### Task goal
Determine the number of lines in the data below that contain the string "jeunesse", and respond with that number alone.

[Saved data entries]
════════════════
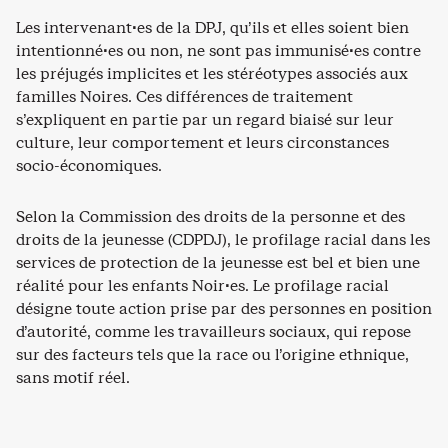
Les intervenant·es de la DPJ, qu’ils et elles soient bien
intentionné·es ou non, ne sont pas immunisé·es contre
les préjugés implicites et les stéréotypes associés aux
familles Noires. Ces différences de traitement
s’expliquent en partie par un regard biaisé sur leur
culture, leur comportement et leurs circonstances
socio-économiques.
Selon la Commission des droits de la personne et des
droits de la jeunesse (CDPDJ), le profilage racial dans les
services de protection de la jeunesse est bel et bien une
réalité pour les enfants Noir·es. Le profilage racial
désigne toute action prise par des personnes en position
d’autorité, comme les travailleurs sociaux, qui repose
sur des facteurs tels que la race ou l’origine ethnique,
sans motif réel.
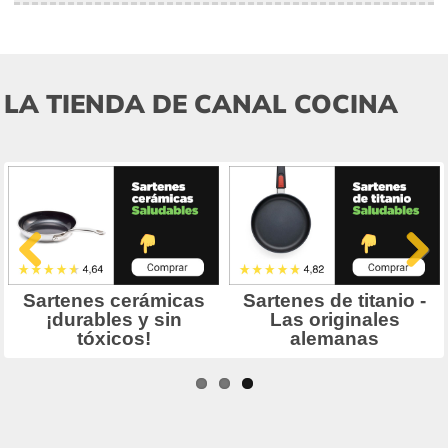
LA TIENDA DE CANAL COCINA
════════════════
### Answer to the exercise
2